*Page images and extracted text*.
◇ ◇ ◇ ◇ ◇ ◇ ◇
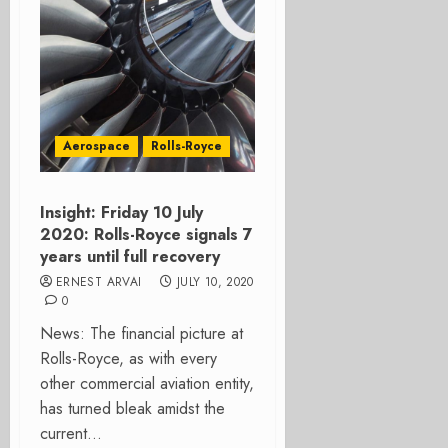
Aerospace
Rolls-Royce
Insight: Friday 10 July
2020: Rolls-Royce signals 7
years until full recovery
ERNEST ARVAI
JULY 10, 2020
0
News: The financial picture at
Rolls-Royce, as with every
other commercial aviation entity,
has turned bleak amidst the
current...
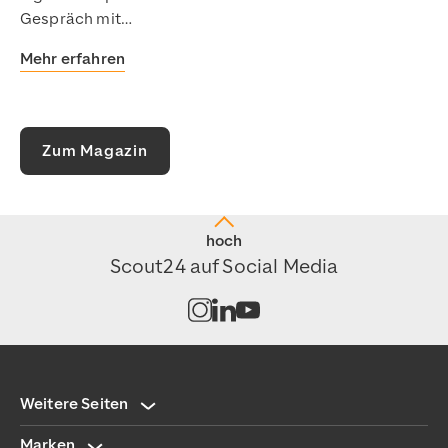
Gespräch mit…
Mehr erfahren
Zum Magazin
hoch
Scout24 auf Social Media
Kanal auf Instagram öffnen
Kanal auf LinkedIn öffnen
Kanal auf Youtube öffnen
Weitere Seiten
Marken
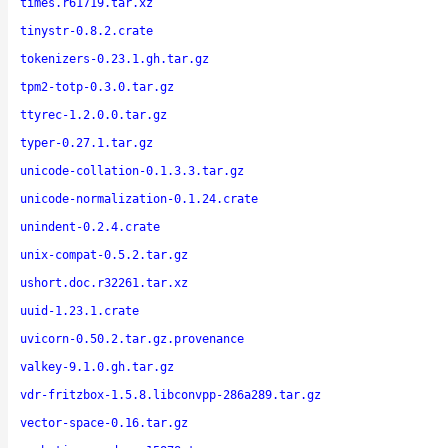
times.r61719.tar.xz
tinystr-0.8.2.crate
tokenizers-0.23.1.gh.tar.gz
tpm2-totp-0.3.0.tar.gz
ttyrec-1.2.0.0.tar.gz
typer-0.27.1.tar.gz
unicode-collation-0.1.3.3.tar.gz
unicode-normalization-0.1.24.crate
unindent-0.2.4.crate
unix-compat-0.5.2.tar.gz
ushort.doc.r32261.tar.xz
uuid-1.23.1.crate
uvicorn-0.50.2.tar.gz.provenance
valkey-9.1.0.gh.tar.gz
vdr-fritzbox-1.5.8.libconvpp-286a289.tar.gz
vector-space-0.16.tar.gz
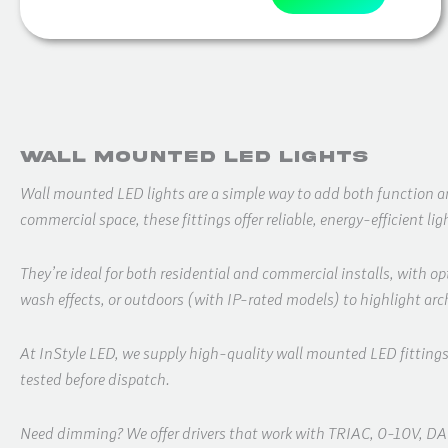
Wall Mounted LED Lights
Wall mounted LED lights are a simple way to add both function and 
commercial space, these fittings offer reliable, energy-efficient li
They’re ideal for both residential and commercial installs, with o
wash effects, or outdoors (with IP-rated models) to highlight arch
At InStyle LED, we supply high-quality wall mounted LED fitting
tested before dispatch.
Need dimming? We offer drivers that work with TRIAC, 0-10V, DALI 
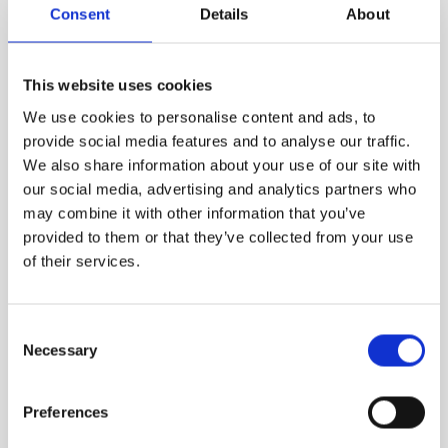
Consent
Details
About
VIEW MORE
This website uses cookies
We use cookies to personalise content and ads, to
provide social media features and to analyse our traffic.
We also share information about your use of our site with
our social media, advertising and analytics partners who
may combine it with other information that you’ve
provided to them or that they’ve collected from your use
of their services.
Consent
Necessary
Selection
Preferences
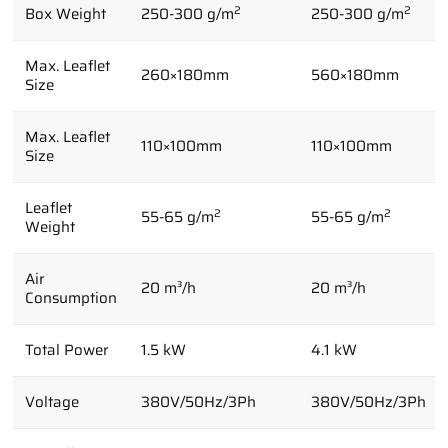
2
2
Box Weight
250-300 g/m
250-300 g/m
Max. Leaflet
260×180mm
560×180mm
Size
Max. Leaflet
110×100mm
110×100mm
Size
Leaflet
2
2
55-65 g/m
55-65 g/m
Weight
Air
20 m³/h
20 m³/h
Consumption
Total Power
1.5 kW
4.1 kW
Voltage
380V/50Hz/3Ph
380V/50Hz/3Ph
◇ ◇ ◇ ◇ ◇ ◇ ◇
*Your assignment*.
What is needed is a word-for-word copy of the records above, excluding pictures.

*The answer*.
Aerospace
Rolls-Royce
Insight: Friday 10 July
2020: Rolls-Royce signals 7
years until full recovery
ERNEST ARVAI
JULY 10, 2020
0
News: The financial picture at
Rolls-Royce, as with every
other commercial aviation entity,
has turned bleak amidst the
current...
Gespräch mit…
Mehr erfahren
Zum Magazin
hoch
Scout24 auf Social Media
Kanal auf Instagram öffnen
Kanal auf LinkedIn öffnen
Kanal auf Youtube öffnen
Weitere Seiten
Marken
times.r61719.tar.xz
tinystr-0.8.2.crate
tokenizers-0.23.1.gh.tar.gz
tpm2-totp-0.3.0.tar.gz
ttyrec-1.2.0.0.tar.gz
typer-0.27.1.tar.gz
unicode-collation-0.1.3.3.tar.gz
unicode-normalization-0.1.24.crate
unindent-0.2.4.crate
unix-compat-0.5.2.tar.gz
ushort.doc.r32261.tar.xz
uuid-1.23.1.crate
uvicorn-0.50.2.tar.gz.provenance
valkey-9.1.0.gh.tar.gz
vdr-fritzbox-1.5.8.libconvpp-286a289.tar.gz
vector-space-0.16.tar.gz
Wall Mounted LED Lights
Wall mounted LED lights are a simple way to add both function and 
commercial space, these fittings offer reliable, energy-efficient li
They’re ideal for both residential and commercial installs, with o
wash effects, or outdoors (with IP-rated models) to highlight arch
At InStyle LED, we supply high-quality wall mounted LED fitting
tested before dispatch.
Need dimming? We offer drivers that work with TRIAC, 0-10V, DALI 
Consent
Details
About
VIEW MORE
This website uses cookies
We use cookies to personalise content and ads, to
provide social media features and to analyse our traffic.
We also share information about your use of our site with
our social media, advertising and analytics partners who
may combine it with other information that you’ve
provided to them or that they’ve collected from your use
of their services.
Consent
Necessary
Selection
Preferences
2
2
Box Weight
250-300 g/m
250-300 g/m
Max. Leaflet
260×180mm
560×180mm
Size
Max. Leaflet
110×100mm
110×100mm
Size
Leaflet
2
2
55-65 g/m
55-65 g/m
Weight
Air
20 m³/h
20 m³/h
Consumption
Total Power
1.5 kW
4.1 kW
Voltage
380V/50Hz/3Ph
380V/50Hz/3Ph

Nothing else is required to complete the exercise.